Iran is paying the price for its enthusiasm for Western consumer goods. A spending spree from 1990 to 1992 has left it billions of dollars in debt. The fall in income as oil prices tumble, the credit squeeze, curbs on imports, price increases, falling value of the currency, the rial, lack of jobs and rising expectations 14 years after the Islamic revolution, all pose potential dangers for the government. But apart from a few demonstrations over housing, which the government put down in characteristically brutal fashion, the regime is under little pressure. Opposition to the policies of President Ali Akbar Rafsanjani remains muted, since no viable alternative presents itself. The main opposition is within the regime itself.

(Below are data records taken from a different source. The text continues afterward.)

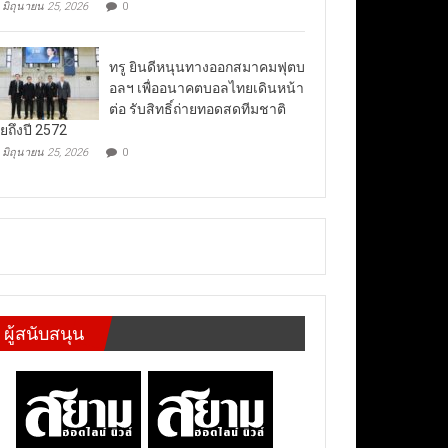
มิถุนายน 25, 2026
0
ทรู ยินดีหนุนทางออกสมาคมฟุตบ
อลฯ เพื่ออนาคตบอลไทยเดินหน้า
ต่อ รับสิทธิ์ถ่ายทอดสดทีมชาติ
ยถึงปี 2572
มิถุนายน 25, 2026
0
ผู้สนับสนุน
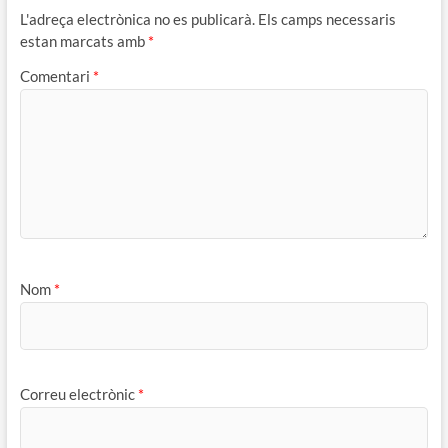
L'adreça electrònica no es publicarà.
Els camps necessaris
estan marcats amb
*
Comentari
*
Nom
*
Correu electrònic
*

The economic crisis is likely to make Iran more pragmatic in its dealing with Western countries and creditors, rather than less. It has improved ties with the Gulf Arabs and established high-level contact with Iraq. Yet Iran is still demonised in some quarters for exporting Islamic revolution. The Green (Islamic) Peril is said to have replaced the Red Threat. Egypt, Algeria and Tunisia have all pointed the finger at Tehran, and - without producing evidence - accused it of backing the Islamic regime in Sudan.
Iran's capacity for mischief can never be underestimated. Most of its targets have been Iranian dissidents abroad. Hardliners seldom lose an opportunity to berate the West for its policies over Bosnia. But the authorities are now moving to appoint a new grand ayatollah as marj at- taqlid - one who through his learning and probity is qualified to be followed on all points of law and practice by the majority of Shias.
With the death of the last great Shia divine, Grand Ayatollah Syed Muhammad Reza Golpayegani, the Iranian authorities are trying to appoint a man who would combine the functions of both religious and political leadership. This would have reverberations beyond Iran in Shia communities in Iraq, Lebanon and the Indian subcontinent.